I felt excited and vaguely uneasy at the same time. As I visited each place on my itinerary, I grew more and more enamored with Paris. Would this really be my last visit? Riding the Metro home each night to my B & B near the Eiffel Tower, I wanted to freeze the hands of the clock so that I could savor Paris even longer.

And as I visited L’Orangerie and saw Monet’s fabulous Waterlilies again, I was saddened by the buzz in the room and the constant selfie-taking tourists who blocked everyone’s view of the panels.

In contrast, I simply stood in front of a panel, and focused–trying to breathe in its beauty and the rich depth of the colors. I didn’t even try to take a picture-as I had the year before. I knew the colors would be a vague shadow of the beauty before me, and I heard this line from “Postscript” by Seamus Heaney: “Useless to to think you’ll…capture it more thoroughly.”

Louvre
Winged Victory in the Louvre

And on my last day in Paris, where I simply savored every bite of food and every grand view, I knew I was foolish as well. Foolish to limit myself to any idea of not returning to Paris. And foolish to rush through my days, as I so often do. Instead, I want to pause and let the experience “catch my heart off guard and blow me open.” I’m working on it…and imagining another visit to Paris.

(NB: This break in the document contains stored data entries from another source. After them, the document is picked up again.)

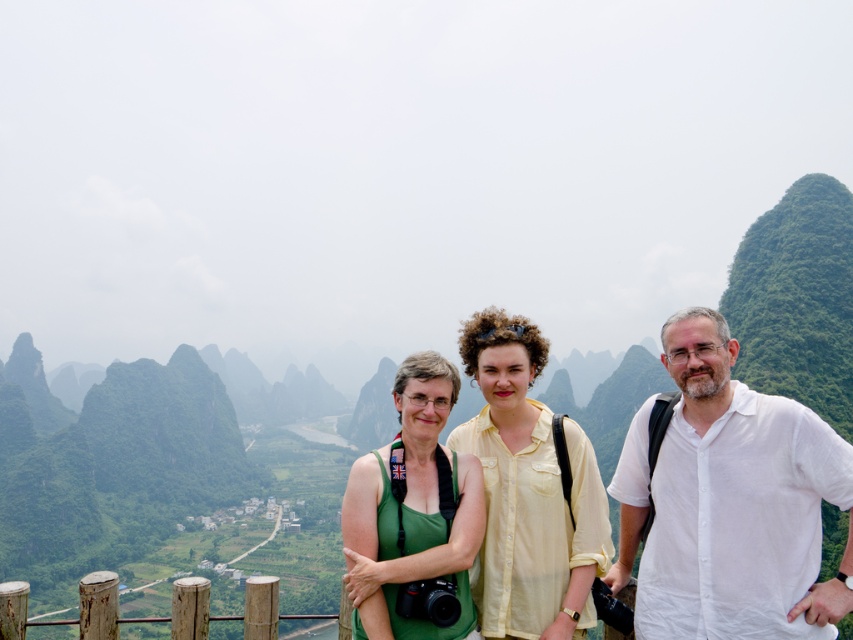 Question: Which point appears farthest from the camera in this image?

Choices:
 (A) (508, 538)
 (B) (416, 385)

Answer: (B)

Question: Which point is closer to the camera?

Choices:
 (A) yellow matte shirt at center
 (B) white cotton shirt at right
 (C) brown wood fence at lower left
 (D) green fabric tank top at center

Answer: (B)

Question: Does white cotton shirt at right have a smaller size compared to yellow matte shirt at center?

Choices:
 (A) yes
 (B) no

Answer: (A)

Question: From the image, what is the correct spatial relationship of yellow matte shirt at center in relation to green fabric tank top at center?

Choices:
 (A) right
 (B) left

Answer: (A)

Question: Is yellow matte shirt at center positioned at the back of brown wood fence at lower left?

Choices:
 (A) yes
 (B) no

Answer: (B)

Question: Which of the following is the closest to the observer?

Choices:
 (A) pos(851,461)
 (B) pos(413,378)

Answer: (A) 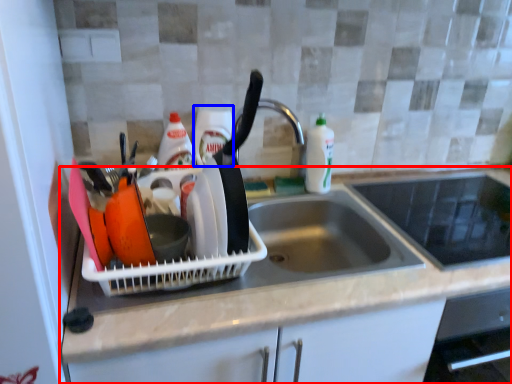 Question: Which point is further to the camera, countertop (highlighted by a red box) or bottle (highlighted by a blue box)?

Choices:
 (A) countertop
 (B) bottle

Answer: (B)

Postscript by Seamus Heaney~from The Spirit Level

And some time make the time to drive out west
Into County Clare, along the Flaggy Shore,
In September or October, when the wind 
And the light are working off each other
So that the ocean on one side is wild
With foam and glitter, and inland among stones
The surface of a slate-gray lake is lit
By the earthed lightening of a flock of swans,
Their feathers ruffed and ruffling, white on white,
Their fully-grown headstrong-looking heads
Tucked or crested or busy underwater.
Useless to think you’ll park and capture it
More thoroughly. You are neither here nor there,
A hurry through which known and strange things pass
As big soft buffetings come at the car sideways
And catch the heart off guard and blow it open.